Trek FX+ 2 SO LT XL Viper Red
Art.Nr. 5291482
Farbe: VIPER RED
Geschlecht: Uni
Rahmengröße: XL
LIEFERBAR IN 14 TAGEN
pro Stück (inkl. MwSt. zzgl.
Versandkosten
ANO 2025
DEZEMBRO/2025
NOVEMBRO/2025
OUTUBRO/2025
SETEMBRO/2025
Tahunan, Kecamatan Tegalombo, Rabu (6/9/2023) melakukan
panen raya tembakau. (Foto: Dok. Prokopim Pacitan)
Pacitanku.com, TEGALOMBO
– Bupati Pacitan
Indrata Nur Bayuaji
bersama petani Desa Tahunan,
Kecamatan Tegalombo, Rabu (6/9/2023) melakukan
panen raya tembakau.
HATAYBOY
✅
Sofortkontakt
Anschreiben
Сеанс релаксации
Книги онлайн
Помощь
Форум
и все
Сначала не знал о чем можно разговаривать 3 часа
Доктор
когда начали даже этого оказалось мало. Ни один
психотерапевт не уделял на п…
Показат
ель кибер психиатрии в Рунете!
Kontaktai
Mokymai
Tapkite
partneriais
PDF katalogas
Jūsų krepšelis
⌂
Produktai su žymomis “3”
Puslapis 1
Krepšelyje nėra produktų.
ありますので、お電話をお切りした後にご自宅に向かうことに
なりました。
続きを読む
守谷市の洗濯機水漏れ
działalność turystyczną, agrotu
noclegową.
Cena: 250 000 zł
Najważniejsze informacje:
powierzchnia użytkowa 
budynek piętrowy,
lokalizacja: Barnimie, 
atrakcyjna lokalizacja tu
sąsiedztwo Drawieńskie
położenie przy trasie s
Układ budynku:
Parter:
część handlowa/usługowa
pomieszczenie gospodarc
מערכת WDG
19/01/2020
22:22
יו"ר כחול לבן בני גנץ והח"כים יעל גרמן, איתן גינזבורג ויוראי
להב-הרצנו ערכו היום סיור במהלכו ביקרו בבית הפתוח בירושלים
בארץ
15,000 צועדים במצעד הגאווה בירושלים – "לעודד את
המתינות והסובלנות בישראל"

+ + +

→ PROBLEM
Please say how many lines of the records contain the word "Tahunan", giving the number by itself.

→ TASK OUTPUT
2